Things we hate to think about.

Taylor, my beautiful daughter with DS, is almost thirteen. Without being TMI, she reached menses a year ago. She is most definitely a boy-crazy pre-teen, who comes home telling me about her new "boyfriend" in class each day it seems.

We have a hard enough time with sexuality in this country, particularly for women, without bringing in the issues of mental disability. How much do you attempt to explain, and how? Taylor will stick out her belly and say she is having a baby. The last thing I am inclined to do is give her information on how that really works at this point! I know I will need to, but the hows are still beyond me.

So now, here I am with a twelve year old who is just started taking BCP. It serves two purposes, to regulate cycles and make flow lighter, and, well... let's face it, there are assholes in the world who will take advantage of the loving and giving nature of women with DS and similar developmental disabilities. Nature has played a lovely trick on us, making women with trisomy 21 fertile while men are not. She is supervised, and I hope to Gould that she never is taken advantage of, but the very idea that I have to prepare for something like that happening is horrifying.

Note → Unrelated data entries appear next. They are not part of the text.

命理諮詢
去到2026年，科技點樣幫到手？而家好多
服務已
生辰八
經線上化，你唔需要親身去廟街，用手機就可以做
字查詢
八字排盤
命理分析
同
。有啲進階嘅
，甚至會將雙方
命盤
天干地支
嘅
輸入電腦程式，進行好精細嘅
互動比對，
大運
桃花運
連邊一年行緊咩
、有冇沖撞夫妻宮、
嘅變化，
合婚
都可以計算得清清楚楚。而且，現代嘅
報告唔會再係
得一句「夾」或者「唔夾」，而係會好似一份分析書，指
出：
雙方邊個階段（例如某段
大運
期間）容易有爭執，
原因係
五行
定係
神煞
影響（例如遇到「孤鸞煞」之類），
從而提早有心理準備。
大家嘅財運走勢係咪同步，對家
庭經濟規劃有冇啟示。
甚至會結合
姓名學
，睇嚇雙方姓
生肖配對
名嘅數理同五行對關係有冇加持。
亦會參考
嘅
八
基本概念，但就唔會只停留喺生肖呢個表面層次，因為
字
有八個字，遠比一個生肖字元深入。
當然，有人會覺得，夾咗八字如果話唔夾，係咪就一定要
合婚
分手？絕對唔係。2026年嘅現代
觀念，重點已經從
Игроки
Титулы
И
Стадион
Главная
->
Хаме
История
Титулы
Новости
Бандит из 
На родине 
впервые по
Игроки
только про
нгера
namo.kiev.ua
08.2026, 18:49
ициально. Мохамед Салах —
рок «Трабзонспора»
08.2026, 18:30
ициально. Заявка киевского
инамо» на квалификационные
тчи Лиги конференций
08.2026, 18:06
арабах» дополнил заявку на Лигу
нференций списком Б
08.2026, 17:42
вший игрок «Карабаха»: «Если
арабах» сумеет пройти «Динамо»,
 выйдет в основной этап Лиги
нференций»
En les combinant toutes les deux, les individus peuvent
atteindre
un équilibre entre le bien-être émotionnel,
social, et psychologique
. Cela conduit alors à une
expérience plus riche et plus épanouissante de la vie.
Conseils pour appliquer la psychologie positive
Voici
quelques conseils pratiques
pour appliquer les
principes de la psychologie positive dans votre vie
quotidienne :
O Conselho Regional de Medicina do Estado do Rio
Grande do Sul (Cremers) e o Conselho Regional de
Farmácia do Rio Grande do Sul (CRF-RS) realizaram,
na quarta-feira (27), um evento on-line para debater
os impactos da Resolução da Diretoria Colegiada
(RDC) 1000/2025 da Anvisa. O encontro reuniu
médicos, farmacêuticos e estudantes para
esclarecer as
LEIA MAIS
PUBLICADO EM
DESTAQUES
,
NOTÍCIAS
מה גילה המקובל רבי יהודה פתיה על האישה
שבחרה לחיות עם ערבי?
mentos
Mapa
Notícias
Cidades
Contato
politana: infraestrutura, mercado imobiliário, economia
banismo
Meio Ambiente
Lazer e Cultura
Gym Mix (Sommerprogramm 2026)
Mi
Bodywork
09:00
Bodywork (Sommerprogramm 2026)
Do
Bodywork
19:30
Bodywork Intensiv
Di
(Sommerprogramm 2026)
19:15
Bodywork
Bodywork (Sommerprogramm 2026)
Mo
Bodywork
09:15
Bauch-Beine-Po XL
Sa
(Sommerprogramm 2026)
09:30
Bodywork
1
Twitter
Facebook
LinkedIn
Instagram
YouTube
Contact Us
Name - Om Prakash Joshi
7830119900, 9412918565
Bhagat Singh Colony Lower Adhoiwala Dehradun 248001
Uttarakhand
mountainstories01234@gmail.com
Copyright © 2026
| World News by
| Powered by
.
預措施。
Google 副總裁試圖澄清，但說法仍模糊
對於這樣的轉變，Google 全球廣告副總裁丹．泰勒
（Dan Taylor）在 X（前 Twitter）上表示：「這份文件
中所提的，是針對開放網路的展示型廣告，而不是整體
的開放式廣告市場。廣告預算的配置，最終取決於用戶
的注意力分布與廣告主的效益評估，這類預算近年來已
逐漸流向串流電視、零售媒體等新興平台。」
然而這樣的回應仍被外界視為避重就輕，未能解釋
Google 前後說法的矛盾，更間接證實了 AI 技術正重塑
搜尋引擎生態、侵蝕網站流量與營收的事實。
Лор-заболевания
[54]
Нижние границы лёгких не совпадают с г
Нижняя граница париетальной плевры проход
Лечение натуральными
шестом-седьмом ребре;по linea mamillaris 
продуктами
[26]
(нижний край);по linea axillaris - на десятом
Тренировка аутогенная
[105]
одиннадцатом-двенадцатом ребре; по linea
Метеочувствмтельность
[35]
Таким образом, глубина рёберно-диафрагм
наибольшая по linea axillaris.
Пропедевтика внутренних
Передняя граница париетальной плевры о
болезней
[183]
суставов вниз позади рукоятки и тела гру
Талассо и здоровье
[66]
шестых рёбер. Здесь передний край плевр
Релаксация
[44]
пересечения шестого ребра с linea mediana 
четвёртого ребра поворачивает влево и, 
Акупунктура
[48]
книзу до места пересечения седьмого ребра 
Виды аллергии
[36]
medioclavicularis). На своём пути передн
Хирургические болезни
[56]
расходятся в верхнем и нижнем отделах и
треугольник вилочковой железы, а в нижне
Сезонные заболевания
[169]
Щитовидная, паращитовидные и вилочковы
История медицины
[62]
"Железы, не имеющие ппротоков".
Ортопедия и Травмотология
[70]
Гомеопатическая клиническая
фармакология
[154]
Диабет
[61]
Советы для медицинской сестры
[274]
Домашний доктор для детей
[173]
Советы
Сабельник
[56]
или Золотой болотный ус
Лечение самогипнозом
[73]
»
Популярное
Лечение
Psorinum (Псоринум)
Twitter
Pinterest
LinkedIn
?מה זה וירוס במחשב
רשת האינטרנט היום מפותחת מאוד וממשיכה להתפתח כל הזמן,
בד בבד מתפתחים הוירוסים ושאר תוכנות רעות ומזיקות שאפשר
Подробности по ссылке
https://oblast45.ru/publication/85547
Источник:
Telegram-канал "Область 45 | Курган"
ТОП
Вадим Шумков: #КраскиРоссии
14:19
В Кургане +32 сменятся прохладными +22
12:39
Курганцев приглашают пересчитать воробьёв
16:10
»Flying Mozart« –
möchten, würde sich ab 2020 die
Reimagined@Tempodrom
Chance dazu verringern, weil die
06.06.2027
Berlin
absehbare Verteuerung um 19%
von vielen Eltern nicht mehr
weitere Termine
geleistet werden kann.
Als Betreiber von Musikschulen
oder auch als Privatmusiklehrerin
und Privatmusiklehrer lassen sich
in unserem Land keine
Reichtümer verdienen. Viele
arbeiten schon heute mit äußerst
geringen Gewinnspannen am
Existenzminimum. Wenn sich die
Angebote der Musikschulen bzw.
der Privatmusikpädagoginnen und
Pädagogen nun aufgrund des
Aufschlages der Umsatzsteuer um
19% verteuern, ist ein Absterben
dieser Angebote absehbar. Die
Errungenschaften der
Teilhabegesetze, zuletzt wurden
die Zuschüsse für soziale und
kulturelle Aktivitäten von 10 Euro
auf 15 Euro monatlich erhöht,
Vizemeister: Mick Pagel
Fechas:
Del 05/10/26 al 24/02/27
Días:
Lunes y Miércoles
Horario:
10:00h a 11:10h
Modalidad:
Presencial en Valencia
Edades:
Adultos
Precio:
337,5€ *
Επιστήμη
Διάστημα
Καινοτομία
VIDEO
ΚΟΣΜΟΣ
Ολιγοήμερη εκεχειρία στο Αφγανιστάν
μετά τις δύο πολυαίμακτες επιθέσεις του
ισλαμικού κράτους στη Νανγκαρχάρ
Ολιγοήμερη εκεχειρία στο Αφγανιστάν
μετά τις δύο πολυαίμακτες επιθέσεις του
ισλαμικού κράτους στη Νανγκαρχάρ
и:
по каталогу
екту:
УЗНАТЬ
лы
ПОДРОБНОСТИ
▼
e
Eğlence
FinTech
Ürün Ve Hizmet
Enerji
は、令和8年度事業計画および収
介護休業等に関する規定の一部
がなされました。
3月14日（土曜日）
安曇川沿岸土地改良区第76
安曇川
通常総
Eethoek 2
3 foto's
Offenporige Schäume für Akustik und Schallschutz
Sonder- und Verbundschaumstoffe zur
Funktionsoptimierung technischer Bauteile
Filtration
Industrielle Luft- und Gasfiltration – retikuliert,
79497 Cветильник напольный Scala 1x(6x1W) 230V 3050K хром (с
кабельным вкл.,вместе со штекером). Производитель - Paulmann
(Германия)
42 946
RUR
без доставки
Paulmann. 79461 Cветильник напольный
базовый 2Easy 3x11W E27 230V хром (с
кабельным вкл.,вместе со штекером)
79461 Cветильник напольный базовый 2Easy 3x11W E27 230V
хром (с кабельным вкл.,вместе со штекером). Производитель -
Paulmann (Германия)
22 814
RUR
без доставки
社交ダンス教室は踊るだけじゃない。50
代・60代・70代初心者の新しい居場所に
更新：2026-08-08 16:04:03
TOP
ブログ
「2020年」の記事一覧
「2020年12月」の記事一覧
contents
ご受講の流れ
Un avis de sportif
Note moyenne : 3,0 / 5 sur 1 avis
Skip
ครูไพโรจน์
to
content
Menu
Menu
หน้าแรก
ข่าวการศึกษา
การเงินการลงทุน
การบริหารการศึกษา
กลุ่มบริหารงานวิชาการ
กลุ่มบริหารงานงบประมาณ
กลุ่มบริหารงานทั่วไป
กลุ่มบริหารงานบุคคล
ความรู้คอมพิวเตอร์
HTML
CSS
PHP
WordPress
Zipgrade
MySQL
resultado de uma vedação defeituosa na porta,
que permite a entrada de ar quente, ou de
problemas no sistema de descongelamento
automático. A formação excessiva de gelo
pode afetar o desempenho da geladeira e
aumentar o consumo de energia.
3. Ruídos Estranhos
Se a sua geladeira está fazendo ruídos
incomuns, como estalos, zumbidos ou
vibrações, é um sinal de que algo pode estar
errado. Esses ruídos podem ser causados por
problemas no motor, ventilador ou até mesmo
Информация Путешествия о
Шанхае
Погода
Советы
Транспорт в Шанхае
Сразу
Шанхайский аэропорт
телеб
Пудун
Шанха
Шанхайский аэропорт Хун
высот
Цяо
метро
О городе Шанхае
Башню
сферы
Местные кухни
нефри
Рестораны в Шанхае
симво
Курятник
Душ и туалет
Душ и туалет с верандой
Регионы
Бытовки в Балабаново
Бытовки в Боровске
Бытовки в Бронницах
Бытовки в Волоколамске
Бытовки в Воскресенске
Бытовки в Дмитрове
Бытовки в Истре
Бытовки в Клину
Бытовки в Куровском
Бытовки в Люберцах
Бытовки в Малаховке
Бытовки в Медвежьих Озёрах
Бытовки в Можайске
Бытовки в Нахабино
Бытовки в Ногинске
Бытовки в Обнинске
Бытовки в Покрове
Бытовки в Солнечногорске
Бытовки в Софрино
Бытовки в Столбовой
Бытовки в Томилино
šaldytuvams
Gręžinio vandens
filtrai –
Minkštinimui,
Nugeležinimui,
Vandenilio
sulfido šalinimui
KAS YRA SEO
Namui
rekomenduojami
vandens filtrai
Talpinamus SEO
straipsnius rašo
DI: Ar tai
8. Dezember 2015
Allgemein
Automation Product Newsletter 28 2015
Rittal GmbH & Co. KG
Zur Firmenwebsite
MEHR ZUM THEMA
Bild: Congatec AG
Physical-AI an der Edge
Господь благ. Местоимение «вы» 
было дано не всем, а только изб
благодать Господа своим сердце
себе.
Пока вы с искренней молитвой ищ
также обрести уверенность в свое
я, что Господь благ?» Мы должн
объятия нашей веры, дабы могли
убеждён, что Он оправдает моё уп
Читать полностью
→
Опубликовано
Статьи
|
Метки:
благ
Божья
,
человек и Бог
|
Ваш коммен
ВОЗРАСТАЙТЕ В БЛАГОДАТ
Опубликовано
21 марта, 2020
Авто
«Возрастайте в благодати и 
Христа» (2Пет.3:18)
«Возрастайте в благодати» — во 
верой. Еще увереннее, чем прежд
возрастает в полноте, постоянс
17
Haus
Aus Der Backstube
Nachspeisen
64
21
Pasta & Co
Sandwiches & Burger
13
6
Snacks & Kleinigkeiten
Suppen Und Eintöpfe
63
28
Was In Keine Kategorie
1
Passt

Do the people who make out having special needs kids as being a "blessing from god" or whatever bullshit ever think about these kinds of conditions? Do the anti-choicers who want to force women to continue pregancies when a disability like this is known want to try to work this one out? Do they want to face the potential of a woman who will grow up to want intimacy with a special partner someday, yet cannot raise a child, especially one with a 50% chance of having the same disability?

I love my daughter. In every way a mother can. Most people just frankly don't sign on for these kinds of thoughts, and for those who can with a smile and a sense of doing the right thing I commend you. I'll be over here in the nervous breakdown corner, nursing that bit of resentment that will never quite go away.